Справа все неслись вопли Джимми, которого теперь волокли обратно вверх по склону, и вертолет, меся винтом воздух, низко облетал окрестность, взревывая на поворотах к берегу и обратно. Шон решил, что это машина, принадлежащая телевидению: у полицейских вертолетов звук гуще.

Не разжимая губ, Конноли проговорил:

— Вы когда-нибудь видели подобное?

Шон пожал плечами. Видел, не видел — какая разница? Постепенно приходишь к тому, что уже не сравниваешь.

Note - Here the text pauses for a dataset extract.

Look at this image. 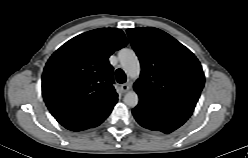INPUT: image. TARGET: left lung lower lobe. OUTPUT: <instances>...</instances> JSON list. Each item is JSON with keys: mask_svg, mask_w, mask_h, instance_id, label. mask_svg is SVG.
<instances>
[{"mask_svg": "<svg viewBox=\"0 0 248 158\" xmlns=\"http://www.w3.org/2000/svg\"><path fill=\"white\" fill-rule=\"evenodd\" d=\"M136 121L144 128L150 129V130H159L157 125L148 121L147 119H145L144 117H142L141 115L135 113L134 111H132ZM160 131V130H159Z\"/></svg>", "mask_w": 248, "mask_h": 158, "instance_id": "1", "label": "left lung lower lobe"}]
</instances>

— Я что, я хочу сказать... — Конноли запнулся, не в силах подыскать слова, — ...что это уж прямо не знаю...

Он отвел взгляд от тела, устремив его куда-то в заросли, взгляд растерянный, изумленный; казалось, он вот-вот скажет что-то еще.

Потом рот его закрылся, и он уже не пытался найти слова для выражения того, что чувствовал.

12

Ваши краски

Стоя у эстрады под экраном кинотеатра вместе со своим начальником, лейтенантом следственной службы Мартином Фрилом, Шон следил, как Уайти Пауэрс направляет движение коронерского автофургона, пятившегося вниз по склону, к двери, за которой лежала Кейти Маркус. Уайти пятился вместе с фургоном, подняв руки и время от времени указывая направо и налево. При этом он покрикивал и посвистывал сквозь сомкнутые зубы, и звуки его команд прорезали воздух, пронзительные, как щенячий визг. Глаза его перебегали с ограждений по обе стороны от него к шинам автофургона, а потом к лицу водителя в зеркальце бокового вида, глядевшего затравленно, так, словно он нанимался на работу в транспортную компанию, где его испытывают, и крайне важно, чтобы эти толстые шины ни на дюйм не отступили от намеченного.

— Еще! Прямо! Еще, еще немного! Вот так! Есть! — Поставив фургон именно так, как намеревался, Уайти отступил в сторону и распахнул задние дверцы фургона. — Молодец!